(LISTED RECORDS begins)

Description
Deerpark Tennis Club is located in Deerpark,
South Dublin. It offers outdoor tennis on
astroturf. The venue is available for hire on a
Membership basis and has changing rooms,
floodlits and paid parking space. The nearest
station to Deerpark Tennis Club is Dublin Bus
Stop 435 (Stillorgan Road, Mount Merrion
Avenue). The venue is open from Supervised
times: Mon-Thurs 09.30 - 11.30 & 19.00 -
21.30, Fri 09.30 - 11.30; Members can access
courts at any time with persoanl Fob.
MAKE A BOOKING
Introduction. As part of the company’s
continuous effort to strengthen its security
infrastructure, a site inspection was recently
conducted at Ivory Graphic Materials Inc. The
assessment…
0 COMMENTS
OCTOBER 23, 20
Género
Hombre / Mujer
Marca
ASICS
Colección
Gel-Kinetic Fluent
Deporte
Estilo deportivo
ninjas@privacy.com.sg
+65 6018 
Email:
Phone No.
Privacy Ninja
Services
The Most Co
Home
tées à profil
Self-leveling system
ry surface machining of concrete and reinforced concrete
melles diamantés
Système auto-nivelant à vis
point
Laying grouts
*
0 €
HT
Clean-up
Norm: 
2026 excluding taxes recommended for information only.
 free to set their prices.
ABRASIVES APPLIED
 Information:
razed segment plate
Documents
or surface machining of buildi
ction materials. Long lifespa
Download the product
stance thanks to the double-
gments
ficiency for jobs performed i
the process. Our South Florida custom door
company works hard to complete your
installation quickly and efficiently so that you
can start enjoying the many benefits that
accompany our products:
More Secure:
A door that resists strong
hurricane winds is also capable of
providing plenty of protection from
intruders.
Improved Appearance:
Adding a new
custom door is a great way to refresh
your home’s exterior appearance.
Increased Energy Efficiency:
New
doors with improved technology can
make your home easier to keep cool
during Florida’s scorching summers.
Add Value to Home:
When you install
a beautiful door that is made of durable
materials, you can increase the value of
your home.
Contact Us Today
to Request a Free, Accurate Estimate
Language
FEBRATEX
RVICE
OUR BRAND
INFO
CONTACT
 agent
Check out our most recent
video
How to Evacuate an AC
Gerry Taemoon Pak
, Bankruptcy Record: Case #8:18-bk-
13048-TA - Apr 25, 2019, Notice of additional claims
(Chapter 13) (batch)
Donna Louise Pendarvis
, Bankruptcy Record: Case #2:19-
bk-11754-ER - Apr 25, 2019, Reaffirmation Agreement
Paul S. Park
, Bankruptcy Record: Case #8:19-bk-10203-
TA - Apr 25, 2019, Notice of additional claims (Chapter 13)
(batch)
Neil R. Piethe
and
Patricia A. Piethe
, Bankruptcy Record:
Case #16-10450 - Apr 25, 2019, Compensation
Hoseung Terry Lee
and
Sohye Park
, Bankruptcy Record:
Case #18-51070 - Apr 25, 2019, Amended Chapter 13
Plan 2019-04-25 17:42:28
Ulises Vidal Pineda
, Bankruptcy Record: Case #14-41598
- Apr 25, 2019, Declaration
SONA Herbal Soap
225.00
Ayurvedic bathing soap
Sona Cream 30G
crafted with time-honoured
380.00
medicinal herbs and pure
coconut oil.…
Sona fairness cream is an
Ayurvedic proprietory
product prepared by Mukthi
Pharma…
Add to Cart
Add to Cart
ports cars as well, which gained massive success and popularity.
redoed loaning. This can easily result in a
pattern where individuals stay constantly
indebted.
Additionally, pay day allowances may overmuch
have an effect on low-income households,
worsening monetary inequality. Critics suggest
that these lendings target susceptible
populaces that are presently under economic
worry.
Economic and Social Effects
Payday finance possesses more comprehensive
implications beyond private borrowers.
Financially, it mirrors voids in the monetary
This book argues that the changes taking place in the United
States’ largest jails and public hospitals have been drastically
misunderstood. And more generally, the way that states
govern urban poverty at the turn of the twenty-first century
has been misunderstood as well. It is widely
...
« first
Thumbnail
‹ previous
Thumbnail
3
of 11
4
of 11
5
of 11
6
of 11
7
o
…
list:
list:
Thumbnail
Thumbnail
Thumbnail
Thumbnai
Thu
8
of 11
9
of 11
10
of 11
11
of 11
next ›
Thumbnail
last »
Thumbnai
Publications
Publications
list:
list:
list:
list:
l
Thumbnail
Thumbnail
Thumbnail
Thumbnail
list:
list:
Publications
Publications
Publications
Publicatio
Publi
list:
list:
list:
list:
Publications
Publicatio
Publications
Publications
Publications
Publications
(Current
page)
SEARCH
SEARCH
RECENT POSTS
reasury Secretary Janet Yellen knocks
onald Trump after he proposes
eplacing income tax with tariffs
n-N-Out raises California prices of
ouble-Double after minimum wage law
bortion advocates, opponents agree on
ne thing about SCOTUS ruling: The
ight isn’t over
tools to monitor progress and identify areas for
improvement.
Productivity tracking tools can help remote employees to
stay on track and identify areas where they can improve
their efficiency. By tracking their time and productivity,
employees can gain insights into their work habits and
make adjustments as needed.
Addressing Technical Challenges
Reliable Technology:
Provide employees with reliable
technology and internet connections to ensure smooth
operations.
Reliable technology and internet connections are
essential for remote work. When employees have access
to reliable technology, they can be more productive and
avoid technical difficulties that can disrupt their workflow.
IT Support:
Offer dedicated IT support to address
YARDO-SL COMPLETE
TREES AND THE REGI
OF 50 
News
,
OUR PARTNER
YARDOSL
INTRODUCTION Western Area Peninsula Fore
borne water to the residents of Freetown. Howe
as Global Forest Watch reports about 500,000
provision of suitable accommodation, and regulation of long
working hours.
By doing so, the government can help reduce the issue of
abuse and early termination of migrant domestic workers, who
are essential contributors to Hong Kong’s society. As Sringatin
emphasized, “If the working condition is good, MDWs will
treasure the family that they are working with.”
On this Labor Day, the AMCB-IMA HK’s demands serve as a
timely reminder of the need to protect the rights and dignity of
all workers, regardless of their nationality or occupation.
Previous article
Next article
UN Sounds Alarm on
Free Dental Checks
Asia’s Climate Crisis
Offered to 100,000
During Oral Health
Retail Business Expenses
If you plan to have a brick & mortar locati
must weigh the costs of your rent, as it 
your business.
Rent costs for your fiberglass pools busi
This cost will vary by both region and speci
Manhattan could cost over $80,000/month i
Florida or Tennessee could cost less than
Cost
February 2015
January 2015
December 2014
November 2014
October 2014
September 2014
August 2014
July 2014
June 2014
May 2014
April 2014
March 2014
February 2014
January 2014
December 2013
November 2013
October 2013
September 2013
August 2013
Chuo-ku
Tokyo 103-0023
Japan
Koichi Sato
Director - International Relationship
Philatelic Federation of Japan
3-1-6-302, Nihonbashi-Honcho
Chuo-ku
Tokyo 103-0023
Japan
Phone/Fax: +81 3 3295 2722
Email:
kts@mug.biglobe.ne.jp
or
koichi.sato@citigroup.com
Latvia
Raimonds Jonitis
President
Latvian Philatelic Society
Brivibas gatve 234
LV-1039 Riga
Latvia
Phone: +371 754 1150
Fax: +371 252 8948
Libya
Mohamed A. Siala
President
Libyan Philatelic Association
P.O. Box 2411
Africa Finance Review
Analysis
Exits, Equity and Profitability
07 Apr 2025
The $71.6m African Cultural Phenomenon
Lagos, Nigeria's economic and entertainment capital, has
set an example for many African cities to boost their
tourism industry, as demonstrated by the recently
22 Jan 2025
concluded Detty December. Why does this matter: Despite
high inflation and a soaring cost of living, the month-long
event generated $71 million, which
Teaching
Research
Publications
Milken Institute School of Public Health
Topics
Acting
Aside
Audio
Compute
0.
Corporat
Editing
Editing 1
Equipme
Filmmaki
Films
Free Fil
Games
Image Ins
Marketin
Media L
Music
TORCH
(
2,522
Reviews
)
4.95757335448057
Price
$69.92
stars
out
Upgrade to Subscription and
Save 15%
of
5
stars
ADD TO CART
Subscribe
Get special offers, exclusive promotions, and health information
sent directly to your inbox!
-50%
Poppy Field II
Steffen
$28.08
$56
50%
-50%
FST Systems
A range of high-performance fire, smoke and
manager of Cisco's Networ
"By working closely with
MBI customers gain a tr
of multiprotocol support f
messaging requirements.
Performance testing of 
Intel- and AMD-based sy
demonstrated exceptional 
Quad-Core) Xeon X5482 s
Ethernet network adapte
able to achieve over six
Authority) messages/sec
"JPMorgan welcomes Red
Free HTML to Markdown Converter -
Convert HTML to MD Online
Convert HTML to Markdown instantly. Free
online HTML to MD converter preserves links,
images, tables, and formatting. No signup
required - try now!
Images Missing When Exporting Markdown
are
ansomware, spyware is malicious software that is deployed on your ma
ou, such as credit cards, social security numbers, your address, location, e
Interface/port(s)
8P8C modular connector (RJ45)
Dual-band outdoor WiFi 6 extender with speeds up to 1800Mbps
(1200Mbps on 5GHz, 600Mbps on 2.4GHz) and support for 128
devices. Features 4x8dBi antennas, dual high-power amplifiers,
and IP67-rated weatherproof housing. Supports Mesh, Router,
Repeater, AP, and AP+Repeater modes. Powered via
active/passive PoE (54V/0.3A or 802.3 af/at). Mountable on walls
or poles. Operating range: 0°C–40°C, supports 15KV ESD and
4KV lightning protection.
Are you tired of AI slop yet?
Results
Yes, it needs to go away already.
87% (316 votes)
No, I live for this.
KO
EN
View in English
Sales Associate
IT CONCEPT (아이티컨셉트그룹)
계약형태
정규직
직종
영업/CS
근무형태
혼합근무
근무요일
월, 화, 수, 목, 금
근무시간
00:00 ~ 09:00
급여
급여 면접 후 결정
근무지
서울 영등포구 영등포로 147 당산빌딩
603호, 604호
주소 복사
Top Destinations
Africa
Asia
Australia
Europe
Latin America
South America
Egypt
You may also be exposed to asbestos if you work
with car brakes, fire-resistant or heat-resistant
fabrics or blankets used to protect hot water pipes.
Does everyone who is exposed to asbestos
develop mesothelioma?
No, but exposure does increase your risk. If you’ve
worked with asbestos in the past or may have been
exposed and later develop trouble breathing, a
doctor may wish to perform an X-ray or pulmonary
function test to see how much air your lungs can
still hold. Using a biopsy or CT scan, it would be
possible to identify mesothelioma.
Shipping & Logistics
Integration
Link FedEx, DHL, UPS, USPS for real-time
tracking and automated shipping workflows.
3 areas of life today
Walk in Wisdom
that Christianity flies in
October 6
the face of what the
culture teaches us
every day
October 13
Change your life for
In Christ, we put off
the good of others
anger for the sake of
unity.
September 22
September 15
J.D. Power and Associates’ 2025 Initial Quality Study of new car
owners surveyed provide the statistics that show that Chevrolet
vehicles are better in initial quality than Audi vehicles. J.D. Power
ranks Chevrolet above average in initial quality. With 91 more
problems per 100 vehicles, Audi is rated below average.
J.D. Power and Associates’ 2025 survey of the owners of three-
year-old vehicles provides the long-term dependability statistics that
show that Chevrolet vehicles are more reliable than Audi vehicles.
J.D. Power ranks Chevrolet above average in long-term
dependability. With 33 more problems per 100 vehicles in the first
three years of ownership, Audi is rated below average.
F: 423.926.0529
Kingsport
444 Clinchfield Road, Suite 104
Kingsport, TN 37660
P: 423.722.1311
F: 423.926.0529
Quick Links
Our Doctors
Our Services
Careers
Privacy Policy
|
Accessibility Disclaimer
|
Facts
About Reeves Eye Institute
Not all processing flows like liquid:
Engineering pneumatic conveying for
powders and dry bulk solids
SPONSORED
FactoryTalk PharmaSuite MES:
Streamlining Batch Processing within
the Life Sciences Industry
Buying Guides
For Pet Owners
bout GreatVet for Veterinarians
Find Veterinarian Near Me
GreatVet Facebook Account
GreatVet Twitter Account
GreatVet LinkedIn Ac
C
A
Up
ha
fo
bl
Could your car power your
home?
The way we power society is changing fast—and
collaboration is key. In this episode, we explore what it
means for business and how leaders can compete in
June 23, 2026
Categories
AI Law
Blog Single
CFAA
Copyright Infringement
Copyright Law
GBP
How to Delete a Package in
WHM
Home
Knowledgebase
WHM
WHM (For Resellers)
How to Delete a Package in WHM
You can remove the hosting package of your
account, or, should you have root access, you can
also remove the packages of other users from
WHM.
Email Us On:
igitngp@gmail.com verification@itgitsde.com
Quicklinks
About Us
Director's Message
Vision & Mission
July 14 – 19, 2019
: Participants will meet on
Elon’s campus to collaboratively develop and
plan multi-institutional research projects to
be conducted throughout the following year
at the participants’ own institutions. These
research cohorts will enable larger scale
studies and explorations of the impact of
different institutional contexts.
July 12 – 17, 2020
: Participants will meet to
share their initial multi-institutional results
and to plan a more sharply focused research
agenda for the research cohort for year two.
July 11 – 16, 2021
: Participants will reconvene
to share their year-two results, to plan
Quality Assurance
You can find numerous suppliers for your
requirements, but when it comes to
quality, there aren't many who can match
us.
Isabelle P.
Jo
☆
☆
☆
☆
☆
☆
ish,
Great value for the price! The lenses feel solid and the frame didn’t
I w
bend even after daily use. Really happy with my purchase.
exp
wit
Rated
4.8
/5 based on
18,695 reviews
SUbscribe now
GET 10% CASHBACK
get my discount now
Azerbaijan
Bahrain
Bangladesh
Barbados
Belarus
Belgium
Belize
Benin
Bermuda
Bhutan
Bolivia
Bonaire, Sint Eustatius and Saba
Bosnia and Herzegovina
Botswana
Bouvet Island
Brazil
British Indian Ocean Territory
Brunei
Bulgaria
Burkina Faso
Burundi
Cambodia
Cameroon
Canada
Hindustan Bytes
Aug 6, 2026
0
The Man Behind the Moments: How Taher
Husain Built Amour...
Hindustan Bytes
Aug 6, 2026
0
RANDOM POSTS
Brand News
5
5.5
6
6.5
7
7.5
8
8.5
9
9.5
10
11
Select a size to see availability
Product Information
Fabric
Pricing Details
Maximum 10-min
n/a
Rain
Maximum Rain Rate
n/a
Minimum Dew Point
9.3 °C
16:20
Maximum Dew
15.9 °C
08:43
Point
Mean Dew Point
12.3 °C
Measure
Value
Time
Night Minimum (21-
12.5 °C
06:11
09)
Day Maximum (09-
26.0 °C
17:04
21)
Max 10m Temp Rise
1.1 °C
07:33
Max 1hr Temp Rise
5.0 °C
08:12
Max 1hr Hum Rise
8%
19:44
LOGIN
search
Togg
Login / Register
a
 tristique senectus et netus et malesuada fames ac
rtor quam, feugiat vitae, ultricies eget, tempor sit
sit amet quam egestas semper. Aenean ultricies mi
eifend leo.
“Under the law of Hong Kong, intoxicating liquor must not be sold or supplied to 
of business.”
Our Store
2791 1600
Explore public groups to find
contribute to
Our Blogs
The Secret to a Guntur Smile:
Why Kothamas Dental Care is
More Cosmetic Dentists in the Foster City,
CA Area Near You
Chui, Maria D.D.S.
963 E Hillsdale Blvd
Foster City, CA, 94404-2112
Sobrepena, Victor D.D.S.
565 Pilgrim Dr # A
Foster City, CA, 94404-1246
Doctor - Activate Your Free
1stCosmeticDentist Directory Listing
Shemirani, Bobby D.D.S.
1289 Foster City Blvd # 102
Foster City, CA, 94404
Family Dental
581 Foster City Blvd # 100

(LISTED RECORDS ends)

WHAT THIS TASK INVOLVES — Whenever the string "Ayurvedic" turns up in a line of the data, copy that line.

ANSWER BOX —
Ayurvedic bathing soap
Ayurvedic proprietory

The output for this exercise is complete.